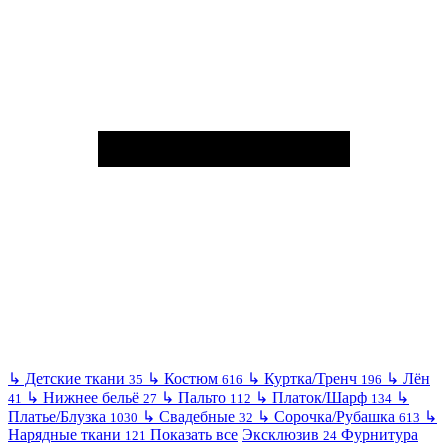
↳
Детские ткани
↳
Костюм
↳
Куртка/Тренч
↳
Лён
35
616
196
↳
Нижнее бельё
↳
Пальто
↳
Платок/Шарф
↳
41
27
112
134
Платье/Блузка
↳
Свадебные
↳
Сорочка/Рубашка
↳
1030
32
613
Нарядные ткани
Показать все
Эксклюзив
Фурнитура
121
24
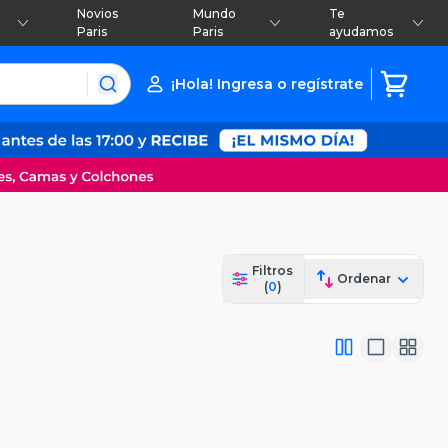
Novios
Mundo
Te
Paris
Paris
ayudamos
¡Hola! Ingresa o regístrate
Filtros
Ordenar
(
0
)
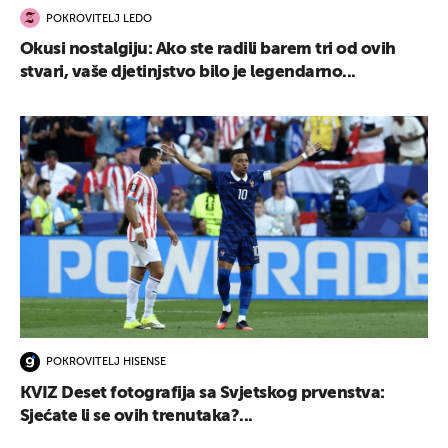
POKROVITELJ LEDO
Okusi nostalgiju: Ako ste radili barem tri od ovih
stvari, vaše djetinjstvo bilo je legendarno...
POKROVITELJ HISENSE
KVIZ Deset fotografija sa Svjetskog prvenstva:
Sjećate li se ovih trenutaka?...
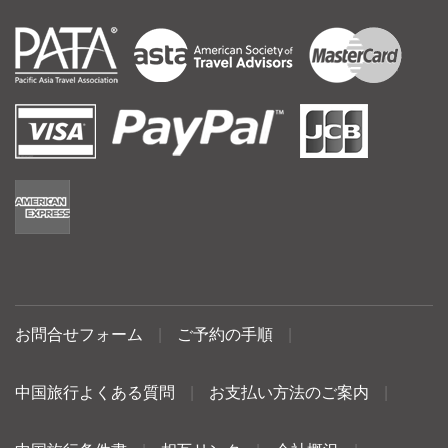
お問合せフォーム
|
ご予約の手順
|
中国旅行よくある質問
|
お支払い方法のご案内
|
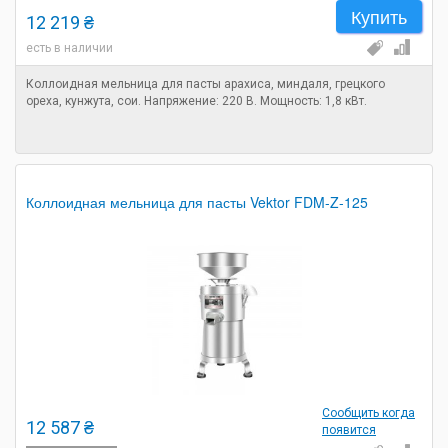
Купить
12 219 ₴
есть в наличии
Коллоидная мельница для пасты арахиса, миндаля, грецкого
ореха, кунжута, сои. Напряжение: 220 В. Мощность: 1,8 кВт.
Коллоидная мельница для пасты Vektor FDM-Z-125
Сообщить когда
12 587 ₴
появится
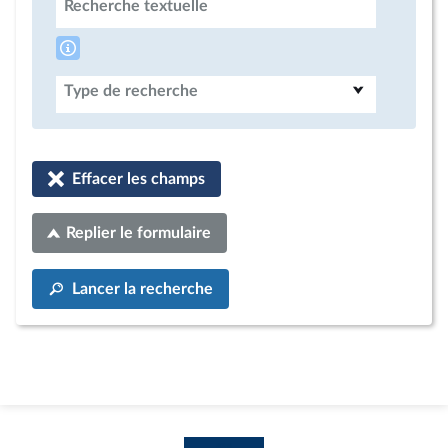
Recherche textuelle
Type de recherche
Effacer les champs
Replier le formulaire
Lancer la recherche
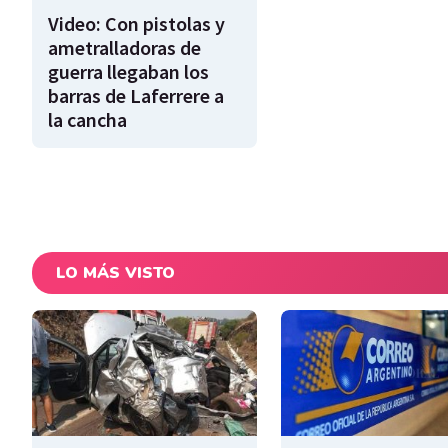
Video: Con pistolas y
ametralladoras de
guerra llegaban los
barras de Laferrere a
la cancha
LO MÁS VISTO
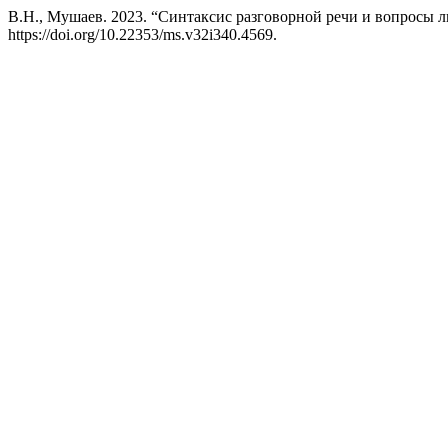
В.Н., Мушаев. 2023. “Синтаксис разговорной речи и вопросы линг
https://doi.org/10.22353/ms.v32i340.4569.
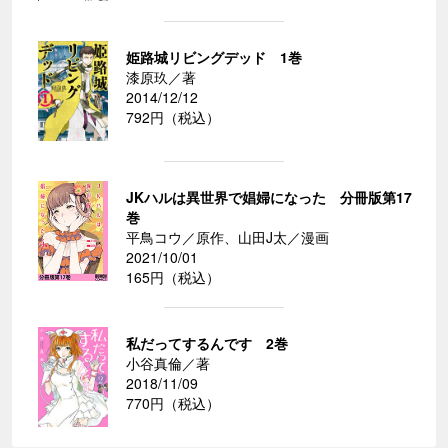
姫路城リビングデッド 1巻
漆原玖／著
2014/12/12
792円（税込）
JKハルは異世界で娼婦になった 分冊版第17
巻
平鳥コウ／原作、山田J太／漫画
2021/10/01
165円（税込）
私だってするんです 2巻
小谷真倫／著
2018/11/09
770円（税込）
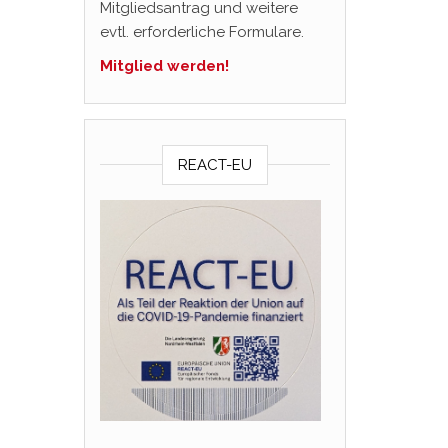
Mitgliedsantrag und weitere
evtl. erforderliche Formulare.
Mitglied werden!
REACT-EU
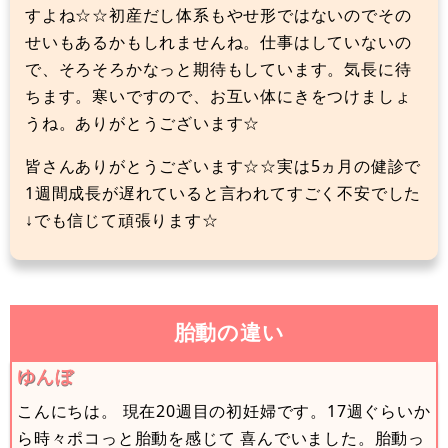
すよね☆☆初産だし体系もやせ形ではないのでその
せいもあるかもしれませんね。仕事はしていないの
で、そろそろかなっと期待もしています。気長に待
ちます。寒いですので、お互い体にきをつけましょ
うね。ありがとうございます☆
皆さんありがとうございます☆☆実は5ヵ月の健診で
1週間成長が遅れていると言われてすごく不安でした
↓でも信じて頑張ります☆
胎動の違い
ゆんぼ
こんにちは。 現在20週目の初妊婦です。17週ぐらいか
ら時々ポコっと胎動を感じて 喜んでいました。胎動っ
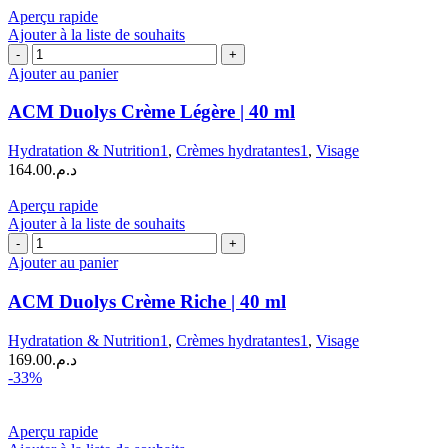
initial
actuel
Aperçu rapide
était :
est :
Ajouter à la liste de souhaits
quantité
د.م.405.00.
د.م.270.00.
de
Ajouter au panier
ACM
Duolys
ACM Duolys Crème Légère | 40 ml
Crème
Légère
Hydratation & Nutrition1
,
Crèmes hydratantes1
,
Visage
|
164.00
د.م.
40
ml
Aperçu rapide
Ajouter à la liste de souhaits
quantité
de
Ajouter au panier
ACM
Duolys
ACM Duolys Crème Riche | 40 ml
Crème
Riche
Hydratation & Nutrition1
,
Crèmes hydratantes1
,
Visage
|
169.00
د.م.
40
-33%
ml
Aperçu rapide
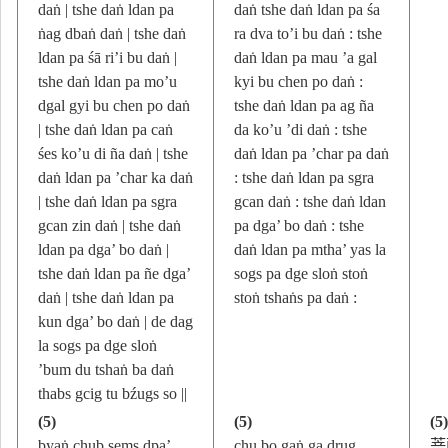
daṅ | tshe daṅ ldan pa
daṅ tshe daṅ ldan pa śa
ṅag dbaṅ daṅ | tshe daṅ
ra dva to’i bu daṅ : tshe
ldan pa śā ri’i bu daṅ |
daṅ ldan pa mau ’a gal
tshe daṅ ldan pa mo’u
kyi bu chen po daṅ :
dgal gyi bu chen po daṅ
tshe daṅ ldan pa ag ña
| tshe daṅ ldan pa caṅ
da ko’u ’di daṅ : tshe
śes ko’u di ña daṅ | tshe
daṅ ldan pa ’char pa daṅ
daṅ ldan pa ’char ka daṅ
: tshe daṅ ldan pa sgra
| tshe daṅ ldan pa sgra
gcan daṅ : tshe daṅ ldan
gcan zin daṅ | tshe daṅ
pa dga’ bo daṅ : tshe
ldan pa dga’ bo daṅ |
daṅ ldan pa mtha’ yas la
tshe daṅ ldan pa ñe dga’
sogs pa dge sloṅ stoṅ
daṅ | tshe daṅ ldan pa
stoṅ tshaṅs pa daṅ :
kun dga’ bo daṅ | de dag
la sogs pa dge sloṅ
’bum du tshaṅ ba daṅ
thabs gcig tu bźugs so ||
(5)
(5)
(5
byaṅ chub sems dpa’
chu bo gaṅ ga drug
菩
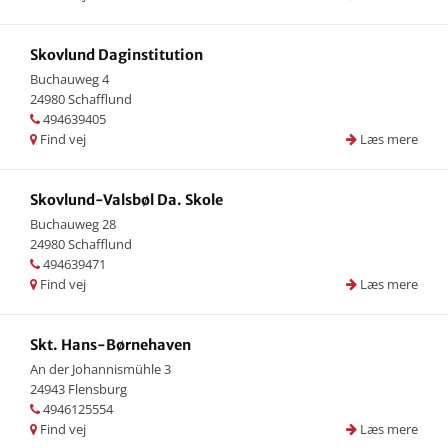
Skovlund Daginstitution
Buchauweg 4
24980 Schafflund
494639405
Find vej
Læs mere
Skovlund-Valsbøl Da. Skole
Buchauweg 28
24980 Schafflund
494639471
Find vej
Læs mere
Skt. Hans-Børnehaven
An der Johannismühle 3
24943 Flensburg
4946125554
Find vej
Læs mere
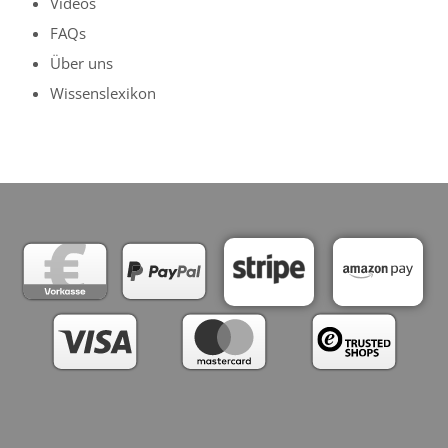
Videos
FAQs
Über uns
Wissenslexikon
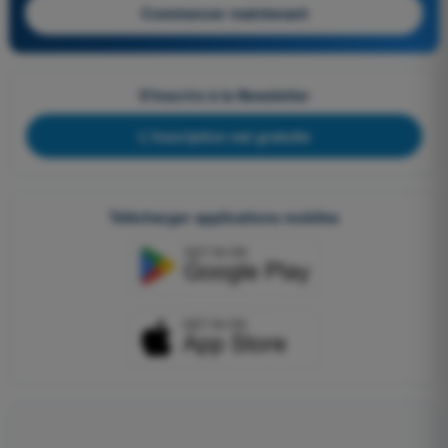
Commencer maintenant
S'inscrire à la Newsletter
L'inscription est gratuite
Télécharger applications mobiles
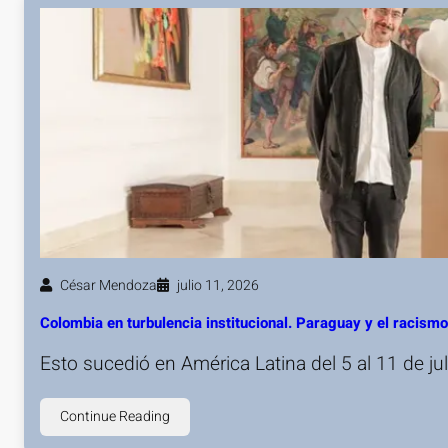
César Mendoza
julio 11, 2026
Colombia en turbulencia institucional. Paraguay y el racis
Esto sucedió en América Latina del 5 al 11 de j
Continue Reading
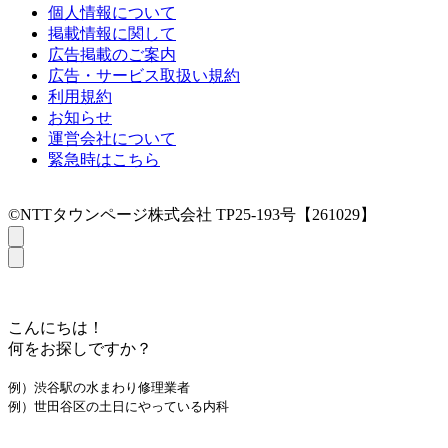
個人情報について
掲載情報に関して
広告掲載のご案内
広告・サービス取扱い規約
利用規約
お知らせ
運営会社について
緊急時はこちら
©NTTタウンページ株式会社 TP25-193号【261029】
こんにちは！
何をお探しですか？
例）渋谷駅の水まわり修理業者
例）世田谷区の土日にやっている内科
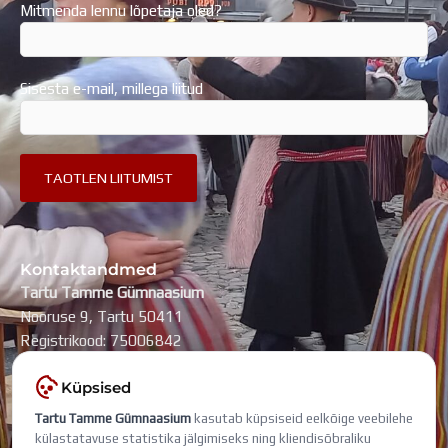
Mitmenda lennu lõpetaja oled?
Sisesta e-mail, millega liitud
Kontaktandmed
Tartu Tamme Gümnaasium
Nooruse 9, Tartu 50411
Registrikood: 75006842
kool@tammegymnaasium.ee
Küpsised
KONTAKTID
Tartu Tamme Gümnaasium
kasutab küpsiseid eelkõige veebilehe
Search
Search
külastatavuse statistika jälgimiseks ning kliendisõbraliku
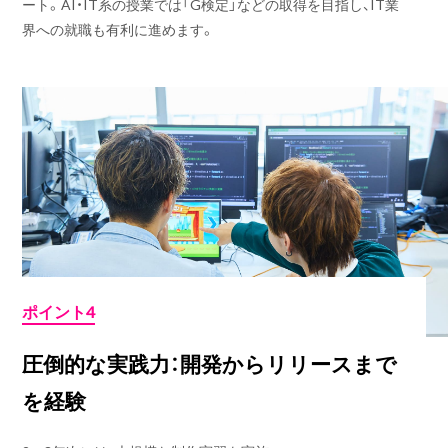
ート。AI・IT系の授業では「G検定」などの取得を目指し、IT業
界への就職も有利に進めます。
ポイント4
圧倒的な実践力：開発からリリースまで
を経験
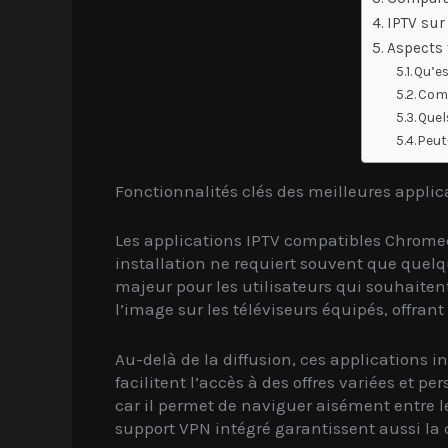
IPTV sur
Aspects 
Qu’es
Comm
Quel
Peut
Fonctionnalités clés des meilleures appli
Les applications IPTV compatibles Chrome
installation ne requiert souvent que quelqu
majeur pour les utilisateurs qui souhaite
l’image sur les téléviseurs équipés, offra
Au-delà de la diffusion, ces applications
facilitent l’accès à des offres variées et 
car il permet de naviguer aisément entre le
support VPN intégré garantissent aussi la 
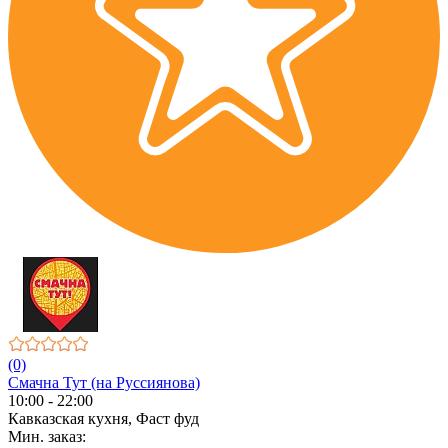
(0)
Смачна Тут (на Руссиянова)
10:00 - 22:00
Кавказская кухня, Фаст фуд
Мин. заказ:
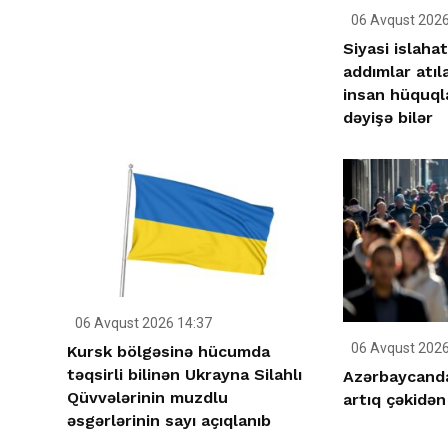
06 Avqust 2026
Siyasi islahat
addımlar atıl
insan hüquqla
dəyişə bilər
06 Avqust 2026 14:37
06 Avqust 2026
Kursk bölgəsinə hücumda
təqsirli bilinən Ukrayna Silahlı
Azərbaycanda 
Qüvvələrinin muzdlu
artıq çəkidən
əsgərlərinin sayı açıqlanıb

—————

Directions
Go through the entries above and output them exactly, without pictures.

Written solution
↳
Детские ткани
↳
Костюм
↳
Куртка/Тренч
↳
Лён
35
616
196
↳
Нижнее бельё
↳
Пальто
↳
Платок/Шарф
↳
41
27
112
134
Платье/Блузка
↳
Свадебные
↳
Сорочка/Рубашка
↳
1030
32
613
Нарядные ткани
Показать все
Эксклюзив
Фурнитура
121
24
Novios
Mundo
Te
Paris
Paris
ayudamos
¡Hola! Ingresa o regístrate
Filtros
Ordenar
(
0
)
POKROVITELJ LEDO
Okusi nostalgiju: Ako ste radili barem tri od ovih
stvari, vaše djetinjstvo bilo je legendarno...
POKROVITELJ HISENSE
KVIZ Deset fotografija sa Svjetskog prvenstva:
Sjećate li se ovih trenutaka?...
お問合せフォーム
|
ご予約の手順
|
中国旅行よくある質問
|
お支払い方法のご案内
|
Купить
12 219 ₴
есть в наличии
Коллоидная мельница для пасты арахиса, миндаля, грецкого
ореха, кунжута, сои. Напряжение: 220 В. Мощность: 1,8 кВт.
Коллоидная мельница для пасты Vektor FDM-Z-125
Сообщить когда
12 587 ₴
появится
Recherche textuelle
Type de recherche
Effacer les champs
Replier le formulaire
Lancer la recherche
Video: Con pistolas y
ametralladoras de
guerra llegaban los
barras de Laferrere a
la cancha
LO MÁS VISTO
В.Н., Мушаев. 2023. “Синтаксис разговорной речи и вопросы линг
https://doi.org/10.22353/ms.v32i340.4569.
姫路城リビングデッド 1巻
漆原玖／著
2014/12/12
792円（税込）
JKハルは異世界で娼婦になった 分冊版第17
巻
平鳥コウ／原作、山田J太／漫画
2021/10/01
165円（税込）
私だってするんです 2巻
小谷真倫／著
2018/11/09
770円（税込）
Mitgliedsantrag und weitere
evtl. erforderliche Formulare.
Mitglied werden!
REACT-EU
すよね☆☆初産だし体系もやせ形ではないのでその
せいもあるかもしれませんね。仕事はしていないの
で、そろそろかなっと期待もしています。気長に待
ちます。寒いですので、お互い体にきをつけましょ
うね。ありがとうございます☆
皆さんありがとうございます☆☆実は5ヵ月の健診で
1週間成長が遅れていると言われてすごく不安でした
↓でも信じて頑張ります☆
胎動の違い
ゆんぼ
こんにちは。 現在20週目の初妊婦です。17週ぐらいか
ら時々ポコっと胎動を感じて 喜んでいました。胎動っ
initial
actuel
Aperçu rapide
était :
est :
Ajouter à la liste de souhaits
quantité
د.م.405.00.
د.م.270.00.
de
Ajouter au panier
ACM
Duolys
ACM Duolys Crème Légère | 40 ml
Crème
Légère
Hydratation & Nutrition1
,
Crèmes hydratantes1
,
Visage
|
164.00
د.م.
40
ml
Aperçu rapide
Ajouter à la liste de souhaits
quantité
de
Ajouter au panier
ACM
Duolys
ACM Duolys Crème Riche | 40 ml
Crème
Riche
Hydratation & Nutrition1
,
Crèmes hydratantes1
,
Visage
|
169.00
د.م.
40
-33%
ml
Aperçu rapide
daṅ | tshe daṅ ldan pa
daṅ tshe daṅ ldan pa śa
ṅag dbaṅ daṅ | tshe daṅ
ra dva to’i bu daṅ : tshe
ldan pa śā ri’i bu daṅ |
daṅ ldan pa mau ’a gal
tshe daṅ ldan pa mo’u
kyi bu chen po daṅ :
dgal gyi bu chen po daṅ
tshe daṅ ldan pa ag ña
| tshe daṅ ldan pa caṅ
da ko’u ’di daṅ : tshe
śes ko’u di ña daṅ | tshe
daṅ ldan pa ’char pa daṅ
daṅ ldan pa ’char ka daṅ
: tshe daṅ ldan pa sgra
| tshe daṅ ldan pa sgra
gcan daṅ : tshe daṅ ldan
gcan zin daṅ | tshe daṅ
pa dga’ bo daṅ : tshe
ldan pa dga’ bo daṅ |
daṅ ldan pa mtha’ yas la
tshe daṅ ldan pa ñe dga’
sogs pa dge sloṅ stoṅ
daṅ | tshe daṅ ldan pa
stoṅ tshaṅs pa daṅ :
kun dga’ bo daṅ | de dag
la sogs pa dge sloṅ
’bum du tshaṅ ba daṅ
thabs gcig tu bźugs so ||
(5)
(5)
(5
byaṅ chub sems dpa’
chu bo gaṅ ga drug
菩
Skovlund Daginstitution
Buchauweg 4
24980 Schafflund
494639405
Find vej
Læs mere
Skovlund-Valsbøl Da. Skole
Buchauweg 28
24980 Schafflund
494639471
Find vej
Læs mere
Skt. Hans-Børnehaven
An der Johannismühle 3
24943 Flensburg
4946125554
Find vej
Læs mere
Videos
FAQs
Über uns
Wissenslexikon
Commencer maintenant
S'inscrire à la Newsletter
L'inscription est gratuite
Télécharger applications mobiles
César Mendoza
julio 11, 2026
Colombia en turbulencia institucional. Paraguay y el racis
Esto sucedió en América Latina del 5 al 11 de j
Continue Reading
個人情報について
掲載情報に関して
広告掲載のご案内
広告・サービス取扱い規約
利用規約
お知らせ
運営会社について
緊急時はこちら
©NTTタウンページ株式会社 TP25-193号【261029】
こんにちは！
何をお探しですか？
例）渋谷駅の水まわり修理業者
例）世田谷区の土日にやっている内科
Mitmenda lennu lõpetaja oled?
Sisesta e-mail, millega liitud
Kontaktandmed
Tartu Tamme Gümnaasium
Nooruse 9, Tartu 50411
Registrikood: 75006842
kool@tammegymnaasium.ee
Küpsised
KONTAKTID
Tartu Tamme Gümnaasium
kasutab küpsiseid eelkõige veebilehe
Search
Search
külastatavuse statistika jälgimiseks ning kliendisõbraliku
ート。AI・IT系の授業では「G検定」などの取得を目指し、IT業
界への就職も有利に進めます。
ポイント4
圧倒的な実践力：開発からリリースまで
を経験
IPTV sur
Aspects 
Qu’es
Comm
Quel
Peut
Fonctionnalités clés des meilleures appli
Les applications IPTV compatibles Chrome
installation ne requiert souvent que quelqu
majeur pour les utilisateurs qui souhaite
l’image sur les téléviseurs équipés, offra
Au-delà de la diffusion, ces applications
facilitent l’accès à des offres variées et 
car il permet de naviguer aisément entre le
support VPN intégré garantissent aussi la 
(0)
Смачна Тут (на Руссиянова)
10:00 - 22:00
Кавказская кухня, Фаст фуд
Мин. заказ:
06 Avqust 2026
Siyasi islahat
addımlar atıl
insan hüquqla
dəyişə bilər
06 Avqust 2026 14:37
06 Avqust 2026
Kursk bölgəsinə hücumda
təqsirli bilinən Ukrayna Silahlı
Azərbaycanda 
Qüvvələrinin muzdlu
artıq çəkidən
əsgərlərinin sayı açıqlanıb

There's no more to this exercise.